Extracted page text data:
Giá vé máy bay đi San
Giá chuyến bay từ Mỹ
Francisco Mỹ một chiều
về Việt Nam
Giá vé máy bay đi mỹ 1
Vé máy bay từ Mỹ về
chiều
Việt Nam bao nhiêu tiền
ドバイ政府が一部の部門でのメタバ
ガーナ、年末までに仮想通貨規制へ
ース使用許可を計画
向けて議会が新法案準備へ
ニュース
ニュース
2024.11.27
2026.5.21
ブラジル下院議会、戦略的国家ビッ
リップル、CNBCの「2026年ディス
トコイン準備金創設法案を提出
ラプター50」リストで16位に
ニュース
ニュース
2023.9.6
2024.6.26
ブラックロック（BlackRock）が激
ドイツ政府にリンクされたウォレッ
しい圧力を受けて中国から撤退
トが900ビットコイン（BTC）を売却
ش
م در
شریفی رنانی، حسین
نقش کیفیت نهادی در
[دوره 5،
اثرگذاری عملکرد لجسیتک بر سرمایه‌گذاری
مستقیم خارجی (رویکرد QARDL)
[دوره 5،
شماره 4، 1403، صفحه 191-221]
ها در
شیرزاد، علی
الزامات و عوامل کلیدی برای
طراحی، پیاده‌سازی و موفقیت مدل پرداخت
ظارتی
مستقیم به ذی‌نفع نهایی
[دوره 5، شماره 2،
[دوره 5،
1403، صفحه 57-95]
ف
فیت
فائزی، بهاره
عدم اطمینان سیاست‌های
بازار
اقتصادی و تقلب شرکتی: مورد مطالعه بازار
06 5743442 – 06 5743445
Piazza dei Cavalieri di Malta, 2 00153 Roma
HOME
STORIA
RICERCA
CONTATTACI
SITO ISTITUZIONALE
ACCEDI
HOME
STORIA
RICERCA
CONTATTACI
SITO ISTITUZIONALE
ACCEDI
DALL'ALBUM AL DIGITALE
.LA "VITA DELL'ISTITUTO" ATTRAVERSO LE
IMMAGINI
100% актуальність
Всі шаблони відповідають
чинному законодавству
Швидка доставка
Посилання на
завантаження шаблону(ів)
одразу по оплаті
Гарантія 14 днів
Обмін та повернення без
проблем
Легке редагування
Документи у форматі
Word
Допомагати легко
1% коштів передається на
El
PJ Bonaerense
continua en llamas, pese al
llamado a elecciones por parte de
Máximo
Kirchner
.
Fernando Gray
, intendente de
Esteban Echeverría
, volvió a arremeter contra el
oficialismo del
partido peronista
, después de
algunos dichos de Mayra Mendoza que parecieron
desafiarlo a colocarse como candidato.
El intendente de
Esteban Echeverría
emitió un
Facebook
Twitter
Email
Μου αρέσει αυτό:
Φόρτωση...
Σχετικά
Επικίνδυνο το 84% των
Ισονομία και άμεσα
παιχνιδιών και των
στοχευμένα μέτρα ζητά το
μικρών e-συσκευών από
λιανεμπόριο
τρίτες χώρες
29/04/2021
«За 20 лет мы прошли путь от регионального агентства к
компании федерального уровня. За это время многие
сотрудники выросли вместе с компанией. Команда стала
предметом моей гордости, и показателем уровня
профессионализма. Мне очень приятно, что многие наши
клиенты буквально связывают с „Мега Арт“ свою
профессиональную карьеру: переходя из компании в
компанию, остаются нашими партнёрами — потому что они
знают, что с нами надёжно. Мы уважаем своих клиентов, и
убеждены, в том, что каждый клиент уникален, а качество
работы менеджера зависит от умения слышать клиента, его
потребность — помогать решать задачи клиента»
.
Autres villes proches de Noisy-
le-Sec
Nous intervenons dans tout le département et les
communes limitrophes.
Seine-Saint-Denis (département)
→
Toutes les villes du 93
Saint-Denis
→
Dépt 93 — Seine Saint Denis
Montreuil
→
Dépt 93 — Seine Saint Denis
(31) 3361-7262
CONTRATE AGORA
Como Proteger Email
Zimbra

**Work to complete**:
All that is wanted is the number of lines in the records that include the string "многие".

**Exercise result**:
2